In fact, NACI is “I can” backwards, and is inspired by the many children Mitchell works with in his other venture, the Love-H.O.P.E. Academy, a behavior modification program for at-risk youth. He works in the program to challenge kid’s brains.
“I would always tell the kids when they say, ‘I can’t do something,’ I would say just repeat NACI,” Mitchell said.
NACI is a construction company. As part of the 100Knoxville program’s $5,000 grant, Mitchell is building a new website that will include details on the various certifications he has. This will be “multifunctional,” he said, because it will show his certifications, and also explain what each one is and how it could apply to a project. He also hopes to include videos of various “do it yourself” projects on the site. Learn more about the 5x5x5x5 program in this teknovation.biz article.
The connections he made through 100Knoxville and working with City Councilmember Tommy Smith have been fruitful. Mitchell will be working with a developer in Knoxville to build an affordable housing project, which has the potential to transform his company completely. He also partnered with a church to house a training facility for NACI workers and joined a CO.STARTERS for Contractors group.

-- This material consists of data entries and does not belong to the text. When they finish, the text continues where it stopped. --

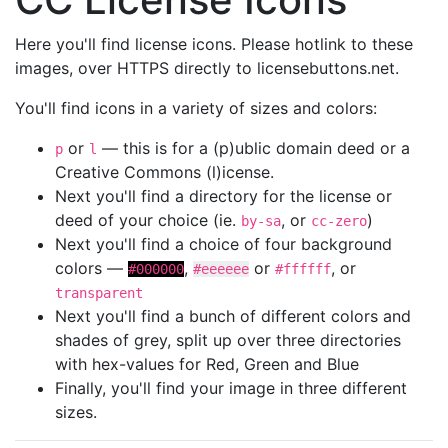
Here you'll find license icons. Please hotlink to these
images, over HTTPS directly to licensebuttons.net.
You'll find icons in a variety of sizes and colors:
or
— this is for a (p)ublic domain deed or a
p
l
Creative Commons (l)icense.
Next you'll find a directory for the license or
deed of your choice (ie.
, or
)
by-sa
cc-zero
Next you'll find a choice of four background
colors —
,
or
, or
#000000
#eeeeee
#ffffff
transparent
Next you'll find a bunch of different colors and
shades of grey, split up over three directories
with hex-values for Red, Green and Blue
Finally, you'll find your image in three different
sizes.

As a small business owner, Mitchell was doing all the work for the business. He would often miss out on contracts because he saw the email too late, he said. The grant from 100Knoxville has also enabled him to hire an administrative staff member to take over some of that work in the future. Mitchell said it’s his hope to do more hiring in the community, specifically with the youth with whom he works.

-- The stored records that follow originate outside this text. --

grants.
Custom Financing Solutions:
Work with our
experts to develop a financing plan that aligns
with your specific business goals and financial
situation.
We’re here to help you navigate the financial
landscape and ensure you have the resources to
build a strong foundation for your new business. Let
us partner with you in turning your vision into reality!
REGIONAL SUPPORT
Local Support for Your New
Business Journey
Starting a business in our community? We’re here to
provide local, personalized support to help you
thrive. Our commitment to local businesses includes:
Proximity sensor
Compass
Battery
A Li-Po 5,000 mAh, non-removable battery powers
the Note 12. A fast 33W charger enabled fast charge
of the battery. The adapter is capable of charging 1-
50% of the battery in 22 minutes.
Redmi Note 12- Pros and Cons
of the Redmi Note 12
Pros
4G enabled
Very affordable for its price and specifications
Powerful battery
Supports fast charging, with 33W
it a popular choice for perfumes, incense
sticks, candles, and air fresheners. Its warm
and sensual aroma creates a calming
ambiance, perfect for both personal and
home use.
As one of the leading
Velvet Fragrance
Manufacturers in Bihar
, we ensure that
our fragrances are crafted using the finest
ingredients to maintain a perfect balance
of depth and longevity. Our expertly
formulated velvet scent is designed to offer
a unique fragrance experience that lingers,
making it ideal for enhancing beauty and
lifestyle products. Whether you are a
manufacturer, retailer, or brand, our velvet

The idea for NACI came to be after working with many of the teenagers at Love-H.O.P.E. Mitchell would ask these kids what they wanted to do, and they’d answer they wanted to build things. So, he started NACI not only to give kids an outlet to build things and learn trade skills, he also had a goal of teaching kids entrepreneurship.

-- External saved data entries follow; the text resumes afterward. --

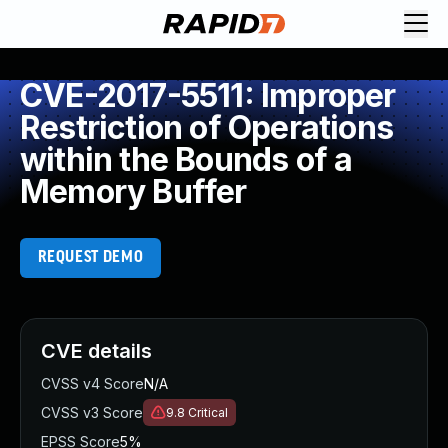
CVE-2017-5511: Improper
Restriction of Operations
within the Bounds of a
Memory Buffer
REQUEST DEMO
CVE details
CVSS v4 Score
N/A
CVSS v3 Score
9.8
Critical
EPSS Score
5%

“When a kid tells me their vision, their dream, I don’t knock it down,” Mitchell said. “I try to encourage a lot of parents, don’t knock down the dream of a child. If they say want to fly to the moon, encourage them.”
Many of these values were instilled in Mitchell by his father, who raised 25 children on his own with a sixth-grade education. “(He taught us) to be self-sufficient. He always wanted us to use our minds and our hands,” said Mitchell.
Mitchell’s grandfather was an escaped slave who went from Pennsylvania to Alcoa and worked as a remedy doctor. He eventually started a compounding company, Mitchell said. Compounding is the process of mixing or altering pharmaceutical drugs to be tailored to a specific patient. His father would continue to follow in that tradition, but also was a builder, Mitchell said.
Mitchell began working with his father at age seven. Although he joked he hated it at the time, Mitchell was able to meet the company behind the design of the 1982 World’s Fair Park. This was where he began to learn about construction. He would watch different tradespeople doing work.
“He would make me stand there and watch them, take notes, and then mimic what they did until I actually conquered it,” Mitchell said. “That’s where the love of using my hands came from.”
For Mitchell, it was important to be a leader in his community. Kids look up to you, and repeat what you do, he said. He tries to take the lessons he teaches kids at both Love-H.O.P.E. and NACI and apply it back to their lives. Many of these kids were given up on, Mitchell said. But after working with him they have turned their lives around and gone on to join the military, start businesses, gone to nursing school, or become police officers. He hopes that the community will “stop throwing these people away.”
“I like to give back and I love to see them prosper,” he said.